### WHAT YOU WILL DO
Across all the entries below, how many lines mention the string "Regalia"? Respond with a single number.

Saved entries:
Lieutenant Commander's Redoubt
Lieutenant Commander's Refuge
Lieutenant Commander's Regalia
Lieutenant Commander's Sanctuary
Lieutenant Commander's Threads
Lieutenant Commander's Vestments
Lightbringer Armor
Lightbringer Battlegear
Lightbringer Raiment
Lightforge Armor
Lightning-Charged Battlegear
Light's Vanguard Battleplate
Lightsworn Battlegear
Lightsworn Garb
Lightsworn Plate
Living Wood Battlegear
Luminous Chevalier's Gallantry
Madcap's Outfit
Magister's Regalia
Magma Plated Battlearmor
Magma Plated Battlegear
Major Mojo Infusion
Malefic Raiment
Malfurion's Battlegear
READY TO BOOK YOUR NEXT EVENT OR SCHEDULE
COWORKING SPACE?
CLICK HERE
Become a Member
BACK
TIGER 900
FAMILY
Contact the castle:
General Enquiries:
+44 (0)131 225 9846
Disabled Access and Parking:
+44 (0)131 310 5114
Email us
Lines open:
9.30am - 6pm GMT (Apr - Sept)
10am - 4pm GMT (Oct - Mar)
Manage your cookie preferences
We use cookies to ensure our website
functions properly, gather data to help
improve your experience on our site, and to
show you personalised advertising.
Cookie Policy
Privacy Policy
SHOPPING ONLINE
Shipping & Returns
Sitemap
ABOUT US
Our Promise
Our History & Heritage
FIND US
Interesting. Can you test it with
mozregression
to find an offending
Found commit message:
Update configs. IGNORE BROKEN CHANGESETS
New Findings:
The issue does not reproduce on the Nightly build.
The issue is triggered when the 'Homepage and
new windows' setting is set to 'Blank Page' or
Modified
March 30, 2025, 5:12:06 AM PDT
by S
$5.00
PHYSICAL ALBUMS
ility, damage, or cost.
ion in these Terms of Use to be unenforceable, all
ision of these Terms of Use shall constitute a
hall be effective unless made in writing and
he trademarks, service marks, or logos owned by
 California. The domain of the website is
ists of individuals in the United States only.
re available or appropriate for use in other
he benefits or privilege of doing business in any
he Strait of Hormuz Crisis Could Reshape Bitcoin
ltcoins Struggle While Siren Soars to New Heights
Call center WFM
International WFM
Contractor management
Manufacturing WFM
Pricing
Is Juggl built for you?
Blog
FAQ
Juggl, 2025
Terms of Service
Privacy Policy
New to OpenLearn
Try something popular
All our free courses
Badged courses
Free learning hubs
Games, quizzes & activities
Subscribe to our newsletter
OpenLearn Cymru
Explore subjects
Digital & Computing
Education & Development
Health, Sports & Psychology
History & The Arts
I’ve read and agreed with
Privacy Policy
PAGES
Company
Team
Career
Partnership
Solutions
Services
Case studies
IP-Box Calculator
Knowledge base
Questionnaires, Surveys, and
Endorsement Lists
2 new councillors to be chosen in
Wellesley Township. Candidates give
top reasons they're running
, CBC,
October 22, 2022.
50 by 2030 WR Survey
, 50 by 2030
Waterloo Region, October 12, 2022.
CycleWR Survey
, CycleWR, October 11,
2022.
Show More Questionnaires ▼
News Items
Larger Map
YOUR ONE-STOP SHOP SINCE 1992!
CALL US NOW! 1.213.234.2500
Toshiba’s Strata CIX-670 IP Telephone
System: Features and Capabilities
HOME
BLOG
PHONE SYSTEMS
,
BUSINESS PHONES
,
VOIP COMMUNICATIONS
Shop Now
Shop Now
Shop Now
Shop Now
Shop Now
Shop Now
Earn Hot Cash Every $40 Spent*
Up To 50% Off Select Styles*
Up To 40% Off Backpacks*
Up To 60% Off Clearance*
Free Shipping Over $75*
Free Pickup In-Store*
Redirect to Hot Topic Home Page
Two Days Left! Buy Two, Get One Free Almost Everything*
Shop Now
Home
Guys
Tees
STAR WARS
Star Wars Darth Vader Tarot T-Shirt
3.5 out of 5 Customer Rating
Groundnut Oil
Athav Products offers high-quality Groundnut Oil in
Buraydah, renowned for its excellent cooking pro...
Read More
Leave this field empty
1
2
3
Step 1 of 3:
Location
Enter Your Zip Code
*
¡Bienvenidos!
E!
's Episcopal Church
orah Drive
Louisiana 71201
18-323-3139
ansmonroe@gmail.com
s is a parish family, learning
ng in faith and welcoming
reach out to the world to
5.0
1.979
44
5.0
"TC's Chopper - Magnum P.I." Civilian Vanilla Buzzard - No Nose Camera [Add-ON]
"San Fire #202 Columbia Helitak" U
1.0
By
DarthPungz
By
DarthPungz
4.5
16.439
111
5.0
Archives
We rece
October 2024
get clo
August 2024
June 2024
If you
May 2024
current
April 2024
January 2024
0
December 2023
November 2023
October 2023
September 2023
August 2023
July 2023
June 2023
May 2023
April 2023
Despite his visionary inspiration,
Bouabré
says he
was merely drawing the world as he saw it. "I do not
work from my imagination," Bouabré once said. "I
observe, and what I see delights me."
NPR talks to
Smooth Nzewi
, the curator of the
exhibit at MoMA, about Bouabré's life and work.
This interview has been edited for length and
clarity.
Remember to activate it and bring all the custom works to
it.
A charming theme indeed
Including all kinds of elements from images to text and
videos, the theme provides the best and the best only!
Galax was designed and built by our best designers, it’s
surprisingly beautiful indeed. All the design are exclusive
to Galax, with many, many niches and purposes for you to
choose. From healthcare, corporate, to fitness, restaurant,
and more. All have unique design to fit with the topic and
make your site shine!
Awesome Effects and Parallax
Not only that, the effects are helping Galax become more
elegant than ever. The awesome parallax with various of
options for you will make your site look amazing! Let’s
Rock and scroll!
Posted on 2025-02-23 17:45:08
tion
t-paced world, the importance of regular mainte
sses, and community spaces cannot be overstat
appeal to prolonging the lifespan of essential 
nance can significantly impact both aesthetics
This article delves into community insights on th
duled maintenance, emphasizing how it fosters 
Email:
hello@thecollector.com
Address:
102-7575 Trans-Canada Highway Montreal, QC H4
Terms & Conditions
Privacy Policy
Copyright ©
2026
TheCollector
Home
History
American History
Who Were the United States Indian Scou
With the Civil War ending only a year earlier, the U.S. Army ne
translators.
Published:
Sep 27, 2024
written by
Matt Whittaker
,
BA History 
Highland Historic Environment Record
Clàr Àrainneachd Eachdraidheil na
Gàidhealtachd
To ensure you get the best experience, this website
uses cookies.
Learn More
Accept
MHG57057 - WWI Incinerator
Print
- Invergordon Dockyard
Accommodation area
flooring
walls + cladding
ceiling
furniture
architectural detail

### REPLY TO THE EXERCISE
2